» **Problem requirements**
From the line containing "zapraszamy do kontaktu." to the last line of the records, please reproduce every line exactly and nothing more.

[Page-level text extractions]
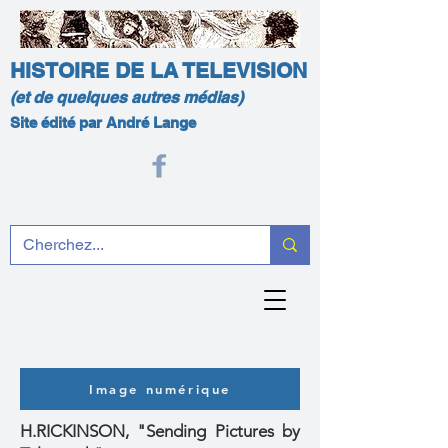
HISTOIRE DE LA TELEVISION
(et de quelques autres médias)
Site édité par André Lange
Image numérique
H.RICKINSON, "Sending Pictures by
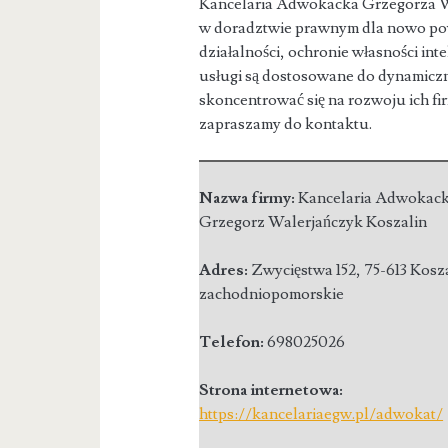
Kancelaria Adwokacka Grzegorza Wal
w doradztwie prawnym dla nowo pow
działalności, ochronie własności in
usługi są dostosowane do dynamicz
skoncentrować się na rozwoju ich fi
zapraszamy do kontaktu.
Nazwa firmy:
Kancelaria Adwokac
Grzegorz Walerjańczyk Koszalin
Adres:
Zwycięstwa 152
,
75-613 Kosz
zachodniopomorskie
Telefon:
698025026
Strona internetowa:
https://kancelariaegw.pl/adwokat/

» **Exercise output**
zapraszamy do kontaktu.
Nazwa firmy:
Kancelaria Adwokac
Grzegorz Walerjańczyk Koszalin
Adres:
Zwycięstwa 152
,
75-613 Kosz
zachodniopomorskie
Telefon:
698025026
Strona internetowa:
https://kancelariaegw.pl/adwokat/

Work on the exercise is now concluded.